### WHAT IS EXPECTED:
Pictures aside, return every line below exactly as written.

----- ENTRIES SUPPLIED -----

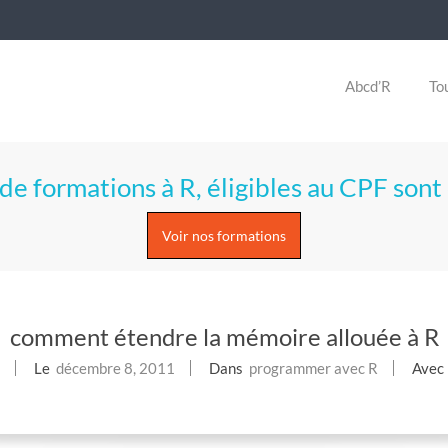
Abcd’R
Tou
de formations à R, éligibles au CPF sont 
Voir nos formations
comment étendre la mémoire allouée à R
Le
décembre 8, 2011
Dans
programmer avec R
Avec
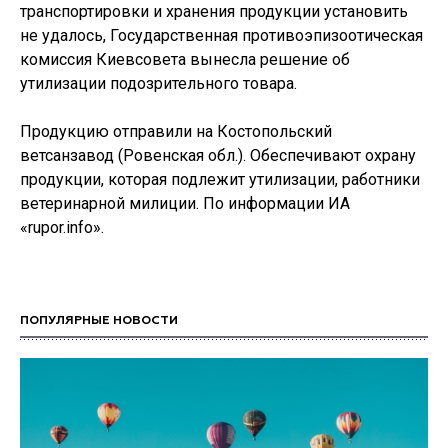
транспортировки и хранения продукции установить
не удалось, Государственная противоэпизоотическая
комиссия Киевсовета вынесла решение об
утилизации подозрительного товара.
Продукцию отправили на Костопольский
ветсанзавод (Ровенская обл.). Обеспечивают охрану
продукции, которая подлежит утилизации, работники
ветеринарной милиции. По информации ИА
«rupor.info».
ПОПУЛЯРНЫЕ НОВОСТИ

-----

### PROBLEM SOLUTION:
Abcd’R
Tou
de formations à R, éligibles au CPF sont 
Voir nos formations
comment étendre la mémoire allouée à R
Le
décembre 8, 2011
Dans
programmer avec R
Avec
транспортировки и хранения продукции установить
не удалось, Государственная противоэпизоотическая
комиссия Киевсовета вынесла решение об
утилизации подозрительного товара.
Продукцию отправили на Костопольский
ветсанзавод (Ровенская обл.). Обеспечивают охрану
продукции, которая подлежит утилизации, работники
ветеринарной милиции. По информации ИА
«rupor.info».
ПОПУЛЯРНЫЕ НОВОСТИ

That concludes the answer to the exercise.